Cette réflexion implique de repenser le rôle de l’État, des collectivités et des fédérations, afin de mieux coordonner les efforts et de garantir un accès démocratique au sport sur tout le territoire.

Couverture du livre La France n’est pas un pays de sport ?, interrogeant le rôle du sport dans la société française à l’ère de l’héritage Paris 2024.

Conclusion : transformer l'héritage des Jeux Olympiques

Alors que l’écho des Jeux s’estompe, la France se trouve à la croisée des chemins.
Ce moment charnière invite à réfléchir : rester une grande nation de spectacle, brillante l’espace d’un été, ou devenir une nation sportive, où chaque citoyen peut pratiquer dans des conditions dignes et accessibles ?

Guillaume Dietsch conclut avec gravité :

« La vraie victoire des JO ne se joue pas sur un podium, mais dans les gymnases municipaux, les cours d’école et les clubs de quartier. »
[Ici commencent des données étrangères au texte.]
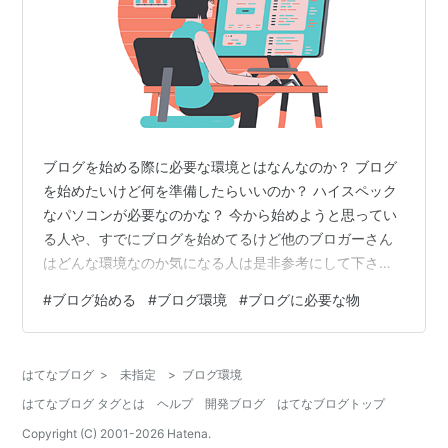
ブログを始める際に必要な環境とはなんなのか？ ブログ
を始めたいけど何を準備したらいいのか？ ハイスペック
なパソコンが必要なのかな？ 今から始めようと思ってい
る人や、すでにブログを始めてるけど他のブロガーさん
はどんな環境なのか気になる人は是非参考にして下さ
い。 1.使用機材 2.通信環境の構築 まとめ 1.使用機材 パソ
#
ブログ始める
#
ブログ環境
#
ブログに必要な物
コン 富士通ノートパソコン プロセッサ Intel(R)
Core(TM) i5-3340M CPU @ 2.70GHz 2.70 GHz実装
RAM 8.00 GB パソコンに詳しい人はわかると思います
はてなブログ
>
未指定
>
ブログ環境
が、めちゃくちゃ古いです。 2万5千円ぐらいで中古購入
はてなブログ タグとは
ヘルプ
開発ブログ
はてなブログトップ
しましたが、ブログのみ…
Copyright (C) 2001-
2026
Hatena.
Dans la continuité de cette réflexion, son dernier ouvrage coécrit avec Jean-Baptiste Guégan, La France n’est pas un pays de sport ? Ce que le sport dit de notre société (De Boeck Supérieur, 2025), prolonge le débat et explore les tensions et espoirs qui traversent notre société.

Prévu pour le 18 septembre 2025, ce livre invite chaque lecteur à se questionner sur la place qu’il souhaite accorder au sport dans son quotidien et dans la vie collective, et à imaginer les pistes pour un avenir où le sport serait véritablement au service de tous.